People suffering from cat or dog phobias are hypersensitive to things other people wouldn’t even notice. “They’ll become attuned to the potential jingling of a dog collar that most people would ignore,” says Dr. Simon Rego, director of the Cognitive Behavior Therapy (CBT) Training Program at Montefiore Medical Center/Albert Einstein College of Medicine in New York.
“People distort phobic stimuli,” Dr. Rego explains. “They might see a cat as a saber tooth tiger with lion-sized paws, for example. And cats are so aloof and independent that they seem unpredictable. Unpredictability is very scary for phobics,” he says. “I also hear that cats have ‘evil eyes’ a lot.”

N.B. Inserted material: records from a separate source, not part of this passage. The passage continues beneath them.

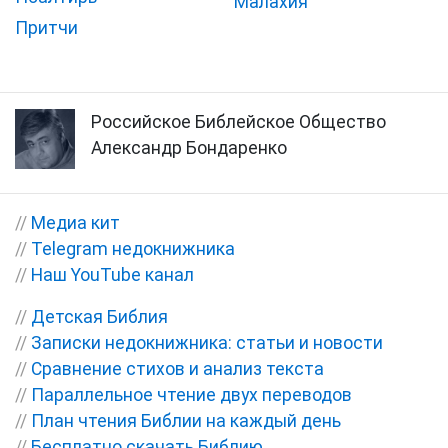
Малахия
Притчи
Российское Библейское Общество
Александр Бондаренко
//
Медиа кит
//
Telegram недокнижника
//
Наш YouTube канал
//
Детская Библия
//
Записки недокнижника: статьи и новости
//
Сравнение стихов и анализ текста
//
Параллельное чтение двух переводов
//
План чтения Библии на каждый день
//
Бесплатно скачать Библию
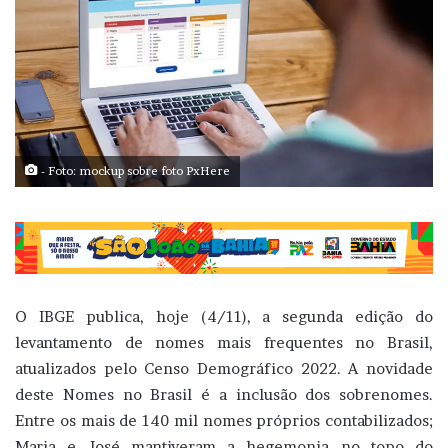
- Foto: mockup sobre foto PxHere
O IBGE publica, hoje (4/11), a segunda edição do
levantamento de nomes mais frequentes no Brasil,
atualizados pelo Censo Demográfico 2022. A novidade
deste Nomes no Brasil é a inclusão dos sobrenomes.
Entre os mais de 140 mil nomes próprios contabilizados;
Maria e José mantiveram a hegemonia no topo do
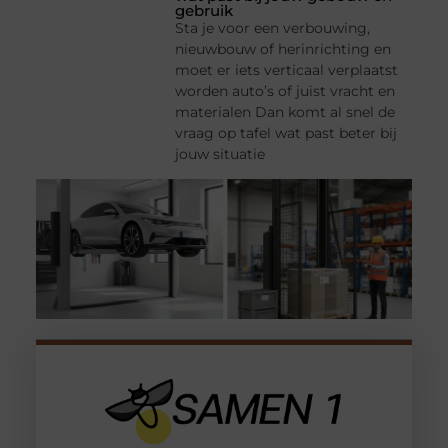
gebruik
Sta je voor een verbouwing,
nieuwbouw of herinrichting en
moet er iets verticaal verplaatst
worden auto’s of juist vracht en
materialen Dan komt al snel de
vraag op tafel wat past beter bij
jouw situatie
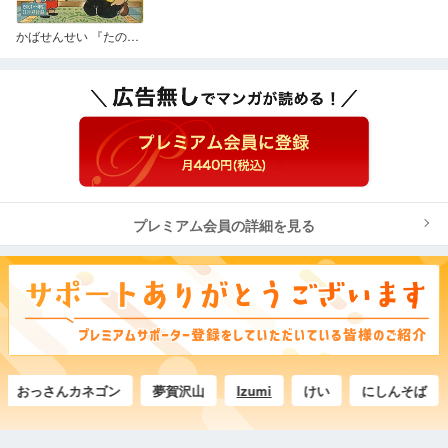
かばせんせい 『たのしい一年生』1958年3月号付録
プレミアム会員の詳細を見る
カネゴン
夢賀沢山
Izumi
けい
にしんそば
アータル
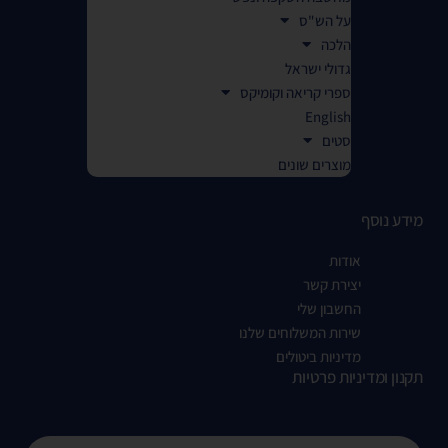
על הש"ס
הלכה
גדולי ישראל
ספרי קריאה וקומיקס
English
סטים
מוצרים שונים
מידע נוסף
אודות
יצירת קשר
החשבון שלי
שירות המשלוחים שלנו
מדיניות ביטולים
תקנון ומדיניות פרטיות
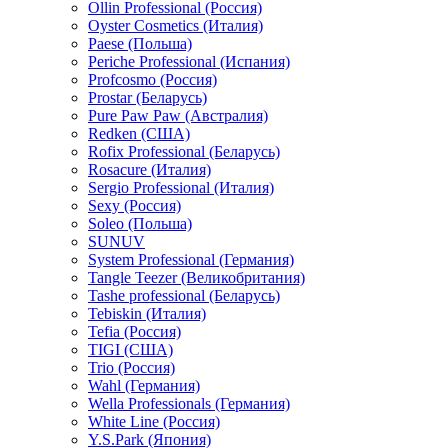
Ollin Professional (Россия)
Oyster Cosmetics (Италия)
Paese (Польша)
Periche Professional (Испания)
Profcosmo (Россия)
Prostar (Беларусь)
Pure Paw Paw (Австралия)
Redken (США)
Rofix Professional (Беларусь)
Rosacure (Италия)
Sergio Professional (Италия)
Sexy (Россия)
Soleo (Польша)
SUNUV
System Professional (Германия)
Tangle Teezer (Великобритания)
Tashe professional (Беларусь)
Tebiskin (Италия)
Tefia (Россия)
TIGI (США)
Trio (Россия)
Wahl (Германия)
Wella Professionals (Германия)
White Line (Россия)
Y.S.Park (Япония)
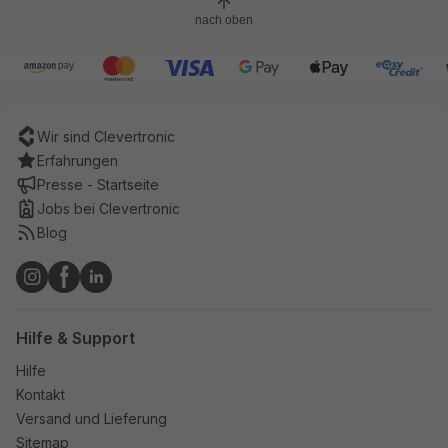
nach oben
Wir sind Clevertronic
Erfahrungen
Presse - Startseite
Jobs bei Clevertronic
Blog
Hilfe & Support
Hilfe
Kontakt
Versand und Lieferung
Sitemap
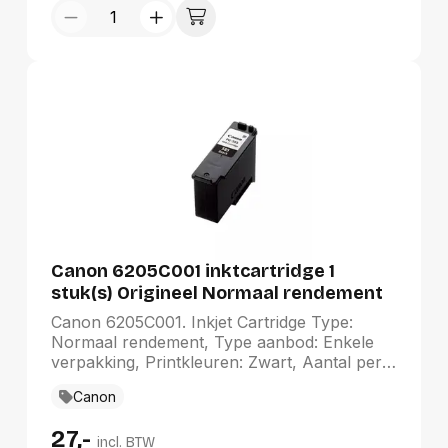
Canon 6205C001 inktcartridge 1
stuk(s) Origineel Normaal rendement
Zwart
Canon 6205C001. Inkjet Cartridge Type:
Normaal rendement, Type aanbod: Enkele
verpakking, Printkleuren: Zwart, Aantal per
verpakking: 1 stuk(s), Paginaopbrengst
Canon
zwarte inkt: 180 pagina's
27,-
incl. BTW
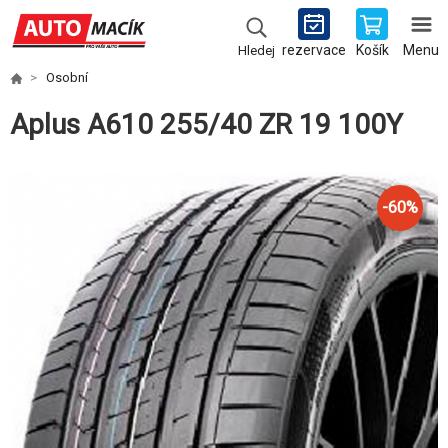
rezervace
Košík
Menu
Hledej
Osobní
Aplus A610 255/40 ZR 19 100Y
-
60
%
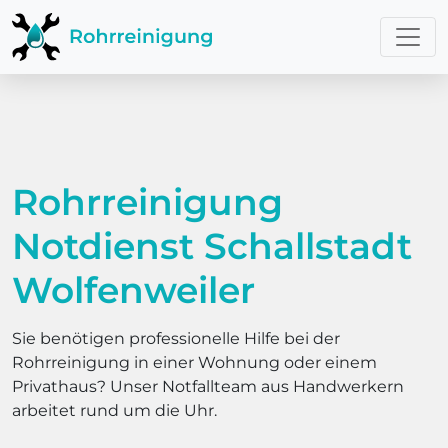
Rohrreinigung
Notdienst Schallstadt
Wolfenweiler
Sie benötigen professionelle Hilfe bei der
Rohrreinigung in einer Wohnung oder einem
Privathaus? Unser Notfallteam aus Handwerkern
arbeitet rund um die Uhr.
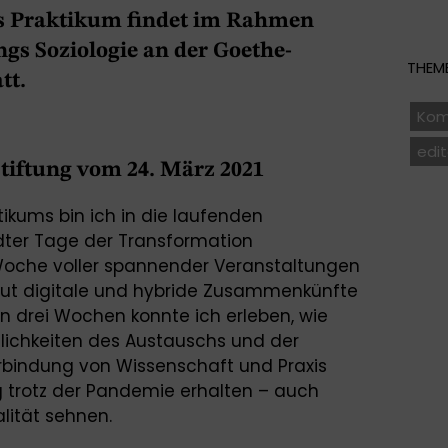
as Praktikum findet im Rahmen
gs Soziologie an der Goethe-
THEME
tt.
Kom
edit
tiftung vom 24. März 2021
ikums bin ich in die laufenden
ter Tage der Transformation
 Woche voller spannender Veranstaltungen
 gut digitale und hybride Zusammenkünfte
en drei Wochen konnte ich erleben, wie
glichkeiten des Austauschs und der
erbindung von Wissenschaft und Praxis
ng trotz der Pandemie erhalten – auch
lität sehnen.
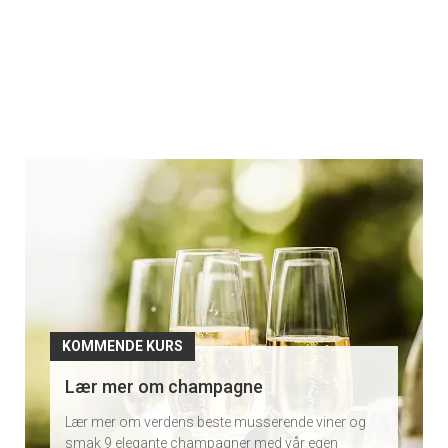
Kommende
kurs
KOMMENDE KURS
Smak et bredt utvalg av rødviner og
oppdag forskjellene
Vil du smake 8 deilige rødviner og lære mer om
hvorfor de er så forskjellige? Ta med deg en venn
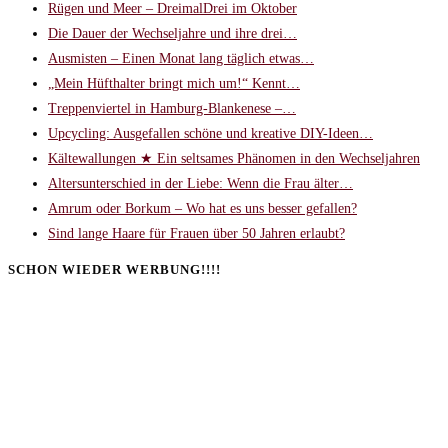
Rügen und Meer – DreimalDrei im Oktober
Die Dauer der Wechseljahre und ihre drei…
Ausmisten – Einen Monat lang täglich etwas…
„Mein Hüfthalter bringt mich um!“ Kennt…
Treppenviertel in Hamburg-Blankenese –…
Upcycling: Ausgefallen schöne und kreative DIY-Ideen…
Kältewallungen ★ Ein seltsames Phänomen in den Wechseljahren
Altersunterschied in der Liebe: Wenn die Frau älter…
Amrum oder Borkum – Wo hat es uns besser gefallen?
Sind lange Haare für Frauen über 50 Jahren erlaubt?
SCHON WIEDER WERBUNG!!!!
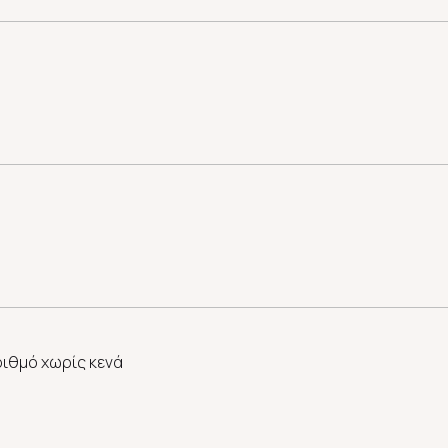
ριθμό χωρίς κενά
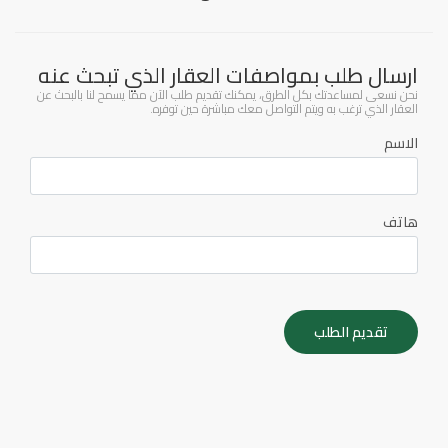
ارسال طلب بمواصفات العقار الذي تبحث عنه
نحن نسعى لمساعدتك بكل الطرق، يمكنك تقديم طلب الآن مما يسمح لنا بالبحث عن
العقار الذي ترغب به ويتم التواصل معك مباشرة حين توفره.
الاسم
هاتف
تقديم الطلب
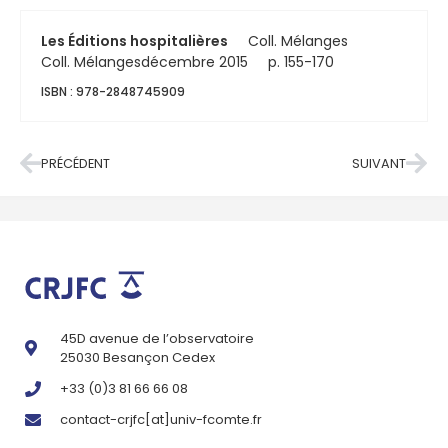
Les Éditions hospitalières
Coll. Mélanges
Coll. Mélanges
décembre 2015
p. 155-170
ISBN : 978-2848745909
PRÉCÉDENT
SUIVANT
45D avenue de l’observatoire
25030 Besançon Cedex
+33 (0)3 81 66 66 08
contact-crjfc[at]univ-fcomte.fr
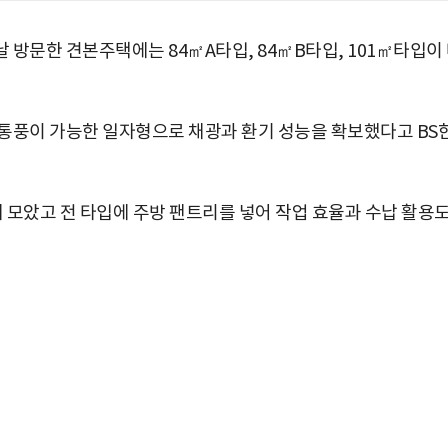
 방문한 견본주택에는 84㎡A타입, 84㎡B타입, 101㎡타입이
. 맞통풍이 가능한 일자형으로 채광과 환기 성능을 확보했다고 BS
에 모았고 전 타입에 주방 팬트리를 넣어 작업 효율과 수납 활용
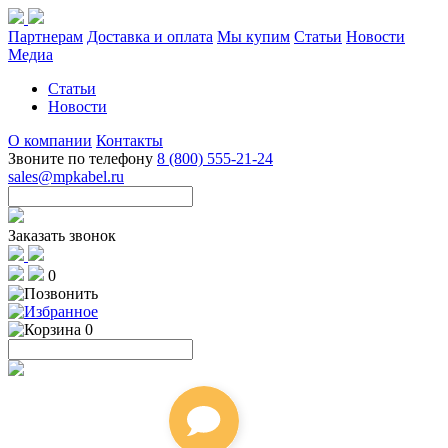
Партнерам
Доставка и оплата
Мы купим
Статьи
Новости
Медиа
Статьи
Новости
О компании
Контакты
Звоните по телефону
8 (800) 555-21-24
sales@mpkabel.ru
Заказать звонок
0
0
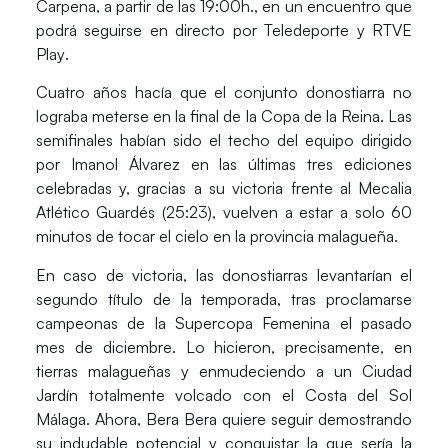
Carpena
, a partir de las 19:00h., en un encuentro que
podrá seguirse en directo por
Teledeporte y RTVE
Play
.
Cuatro años hacía que el conjunto donostiarra no
lograba meterse en la final de la
Copa de la Reina
. Las
semifinales habían sido el techo del equipo dirigido
por
Imanol Álvarez
en las últimas tres ediciones
celebradas y, gracias a su victoria frente al
Mecalia
Atlético Guardés
(25:23), vuelven a estar a solo 60
minutos de tocar el cielo en la provincia malagueña.
En caso de victoria, las donostiarras levantarían el
segundo título de la temporada, tras proclamarse
campeonas de la
Supercopa Femenina
el pasado
mes de diciembre. Lo hicieron, precisamente, en
tierras malagueñas y enmudeciendo a un
Ciudad
Jardín
totalmente volcado con el
Costa del Sol
Málaga
. Ahora,
Bera Bera
quiere seguir demostrando
su indudable potencial y conquistar la que sería la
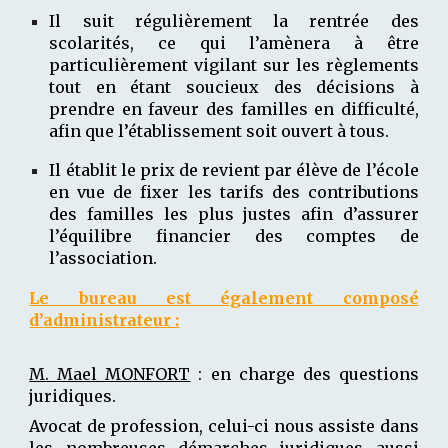
Il suit régulièrement la rentrée des
scolarités, ce qui l’amènera à être
particulièrement vigilant sur les règlements
tout en étant soucieux des décisions à
prendre en faveur des familles en difficulté,
afin que l’établissement soit ouvert à tous.
Il établit le prix de revient par élève de l’école
en vue de fixer les tarifs des contributions
des familles les plus justes afin d’assurer
l’équilibre financier des comptes de
l’association.
Le bureau est également composé
d’administrateur :
M. Mael MONFORT
: en charge des questions
juridiques.
Avocat de profession, celui-ci nous assiste dans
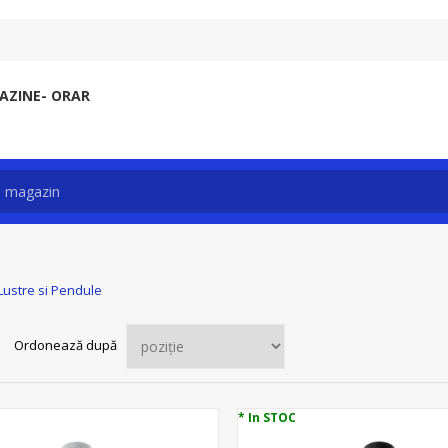
ZINE- ORAR
Lustre si Pendule
Ordonează după
* In STOC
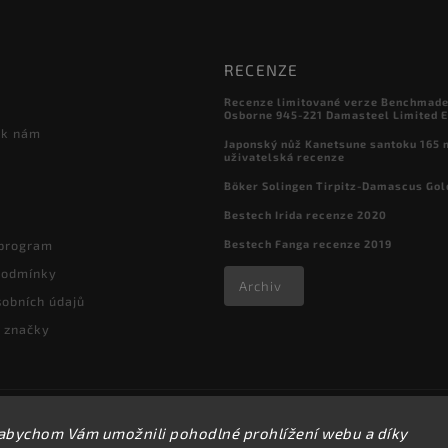
RECENZE
Recenze limitované verze Benchmade

Osborne 945-221 Damasteel Limited E
 k nám
Japonský nůž Kanetsune santoku 165
uživatelská recenze
Böker Solingen Tirpitz-Damascus Gol
Bestech Irida recenze 2020
Bestech Fanga recenze 2019
 program
podmínky
Archiv
obních údajů
 značky
Copyright 2026
kapesni-noze.cz
. Všechna práva vyhrazena.
abychom Vám umožnili pohodlné prohlížení webu a díky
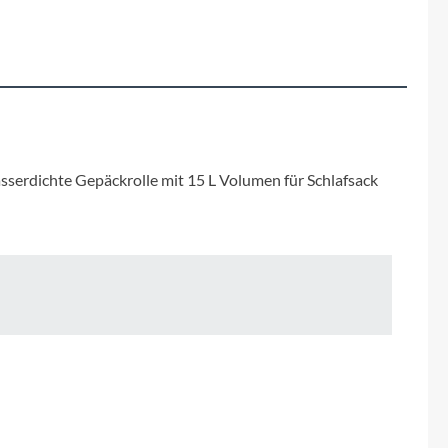
Fuxon
Giro
Haibike
i:SY
sserdichte Gepäckrolle mit 15 L Volumen für Schlafsack
Knog
Kärcher
Litemove
Mammut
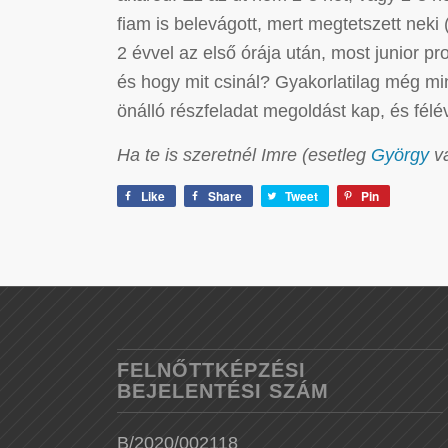
fiam is belevágott, mert megtetszett neki
2 évvel az első órája után, most junior 
és hogy mit csinál? Gyakorlatilag még mi
önálló részfeladat megoldást kap, és fél
Ha te is szeretnél Imre (esetleg
György
v
Like
Share
Tweet
Pin
FELNŐTTKÉPZÉSI
BEJELENTÉSI SZÁM
B/2020/002118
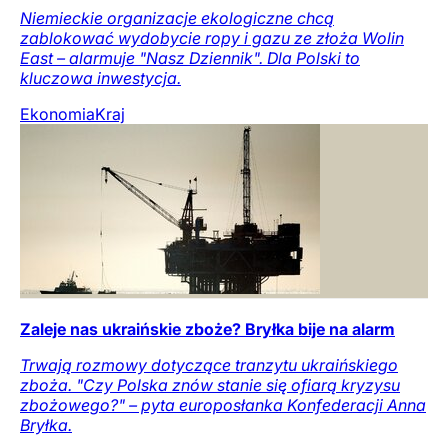
Niemieckie organizacje ekologiczne chcą
zablokować wydobycie ropy i gazu ze złoża Wolin
East – alarmuje "Nasz Dziennik". Dla Polski to
kluczowa inwestycja.
Ekonomia
Kraj
Zaleje nas ukraińskie zboże? Bryłka bije na alarm
Trwają rozmowy dotyczące tranzytu ukraińskiego
zboża. "Czy Polska znów stanie się ofiarą kryzysu
zbożowego?" – pyta europosłanka Konfederacji Anna
Bryłka.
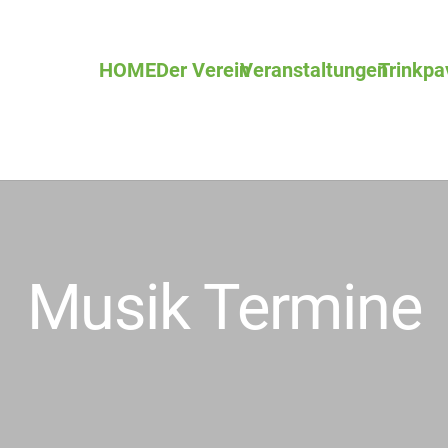
HOME
Der Verein
Veranstaltungen
Trinkpa
Musik Termine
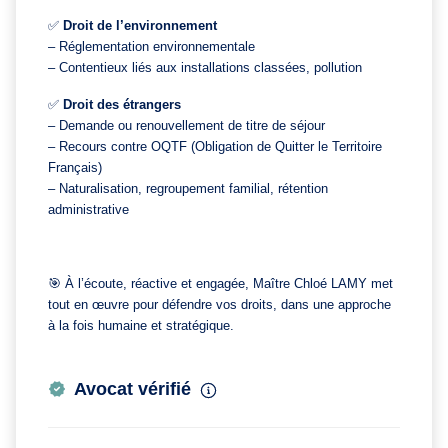
✅
Droit de l’environnement
– Réglementation environnementale
– Contentieux liés aux installations classées, pollution
✅
Droit des étrangers
– Demande ou renouvellement de titre de séjour
– Recours contre OQTF (Obligation de Quitter le Territoire
Français)
– Naturalisation, regroupement familial, rétention
administrative
🎯
À l’écoute, réactive et engagée, Maître Chloé LAMY met
tout en œuvre pour défendre vos droits, dans une approche
à la fois humaine et stratégique.
Avocat vérifié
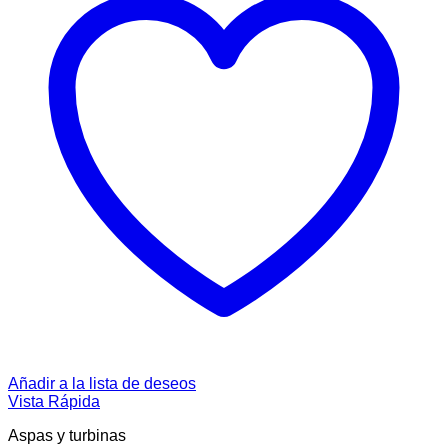
Añadir a la lista de deseos
Vista Rápida
Aspas y turbinas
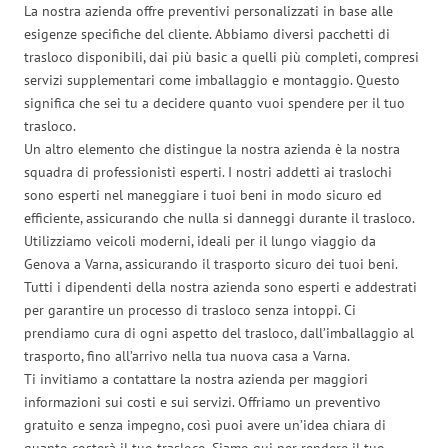
La nostra azienda offre preventivi personalizzati in base alle
esigenze specifiche del cliente. Abbiamo diversi pacchetti di
trasloco disponibili, dai più basic a quelli più completi, compresi
servizi supplementari come imballaggio e montaggio. Questo
significa che sei tu a decidere quanto vuoi spendere per il tuo
trasloco.
Un altro elemento che distingue la nostra azienda è la nostra
squadra di professionisti esperti. I nostri addetti ai traslochi
sono esperti nel maneggiare i tuoi beni in modo sicuro ed
efficiente, assicurando che nulla si danneggi durante il trasloco.
Utilizziamo veicoli moderni, ideali per il lungo viaggio da
Genova a Varna, assicurando il trasporto sicuro dei tuoi beni.
Tutti i dipendenti della nostra azienda sono esperti e addestrati
per garantire un processo di trasloco senza intoppi. Ci
prendiamo cura di ogni aspetto del trasloco, dall’imballaggio al
trasporto, fino all’arrivo nella tua nuova casa a Varna.
Ti invitiamo a contattare la nostra azienda per maggiori
informazioni sui costi e sui servizi. Offriamo un preventivo
gratuito e senza impegno, così puoi avere un’idea chiara di
quanto costerà il tuo trasloco. Siamo qui per rendere il tuo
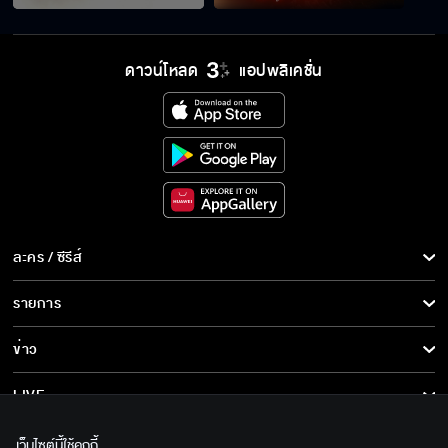
ตามมาทำไม
ดาวน์โหลด
แอปพลิเคชั่น
ผัวพี่มันแรด
ละคร / ซีรีส์
ละคร/ซีรีส์
รายการ
ซีรีส์นานาชาติ
รายการทั้งหมด
ข่าว
การ์ตูน & เกม
ข่าวทั้งหมด
LIVE
รายการข่าว
ทีวีออนไลน์
เกี่ยวกับเรา
เว็บไซต์นี้ใช้คุกกี้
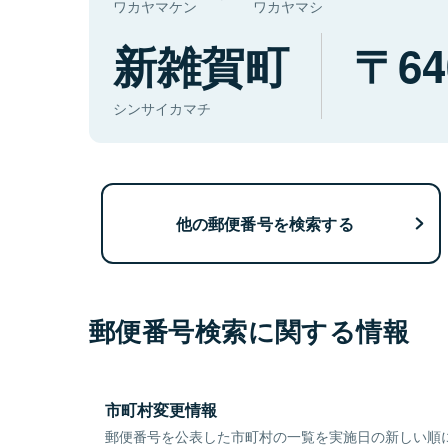
ワカヤマケン
ワカヤマシ
新雑賀町
64
シンサイカマチ
他の郵便番号を検索する
郵便番号検索に関する情報
市町村変更情報
郵便番号を公表した市町村の一覧を実施日の新しい順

“It’s amazing how generalized or specialized a fear can become,” adds Dr. Rego. In Roche’s case, dogs themselves don’t cause a reaction but the barking does. Roche explains that if she’s in a place she can leave, her reaction isn’t as bad. But if she’s at home and hears a barking dog nearby, she has to go inside and stay there. In fact, it’s gotten to the point where she won’t use her own backyard because she’s afraid a dog will bark somewhere in the neighborhood.
Most phobias begin in childhood or adolescence, says Dr. Mike Vasey, Ph.D., a professor in the Ohio State University’s Department of Psychology. There are several scenarios that might be the impetus to a phobia. A direct experience or traumatic event, such as a dog bite or even an overly friendly dog jumping up on an unprepared child might lead to a phobia. Sometimes children take cues from their parents. If a mother is afraid of dogs, her son might model his fear on hers. Finally, Dr. Vasey says, sometimes all it takes to trigger a phobia is for a trusted adult to tell a child that dogs or cats are dangerous.
Are certain people predisposed to developing phobias? Yes, says Dr. Rego, because there are genetic and biological influences that make someone more likely to develop a phobia. “It’s like a light switch,” he explains. “Some may never develop a phobia but could if the right circumstances were presented.”